From it he shall present his offering, a fire offering to the LORD: the fat covering the entrails — all the fat surrounding the entrails,
KJV And he shall offer thereof his offering, even an offering made by fire unto the LORD; the fat that covereth the inwards, and all the fat that is upon the inwards,
Notes & Key Terms
Translator Notes
The fat allocation for the goat matches the herd animal (v3) — no fat tail (unlike the sheep of v9), just the internal fat covering the organs. The goat offering demonstrates that the shelamim's structure is stable across all three animal types: God receives the fat, the priest receives the breast and thigh (specified in 7:31-34), and the worshipper receives the rest.
the two kidneys and the fat on them near the loins, and the lobe of the liver — he shall remove it along with the kidneys.
KJV And the two kidneys, and the fat that is upon them, which is by the flanks, and the caul above the liver, with the kidneys, it shall he take away.
Notes & Key Terms
Translator Notes
The kidney-and-liver-lobe formula appears for the third time in this chapter (v4, v10, v15). The triple repetition across herd, sheep, and goat sections makes the point unmistakable: these specific organs always belong to God, regardless of the animal species. The Israelite worshipper could never misunderstand which parts were God's — the text eliminates all ambiguity through repetition.
The priest shall turn them into smoke on the altar — food, a fire offering, a pleasing aroma. All fat belongs to the LORD.
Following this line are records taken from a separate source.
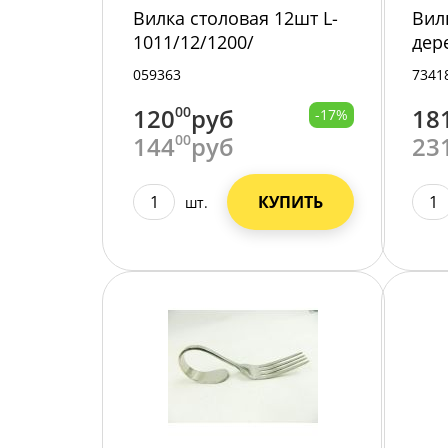
Вилка столовая 12шт L-
Вил
1011/12/1200/
дер
шт.
059363
7341
164
120
00
руб
18
-17%
144
00
руб
23
КУПИТЬ
шт.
KJV And the priest shall burn them upon the altar: it is the food of the offering made by fire for a sweet savour: all the fat is the LORD'S.
Notes & Key Terms
Translator Notes
The climactic declaration: kol-chelev laYHWH ('all fat belongs to the LORD'). This is not limited to the shelamim — it is a universal principle stated here and enforced in v17. Every piece of chelev in every sacrifice, in every Israelite household, belongs to God. Fat is God's portion in the same way that blood is God's possession (Lev 17:11). These two substances — the richest and the most vital — are permanently reserved for the divine.
The phrase chuqqat olam ('statute of eternity') marks this prohibition as permanent and non-negotiable. It appears throughout Leviticus for the most foundational regulations — those that define Israel's identity as God's people at the most basic level. The fat-and-blood prohibition is not situational; it applies in every place and every generation.
Translator Notes
The chapter closes with a universal, perpetual prohibition: chuqqat olam ('statute of eternity'). Two substances are absolutely forbidden as food: chelev (suet/organ fat — the fat portions reserved for God on the altar) and dam (blood — which carries life and belongs to God, Lev 17:11). The phrase bekhol moshvoteikhem ('wherever you dwell') extends the prohibition beyond the sanctuary to all of daily life — even when not sacrificing, Israelites may never eat these substances. The twin prohibitions of fat and blood frame the entire offering system: God claims the richest and the most vital. Everything else is given back to the worshipper.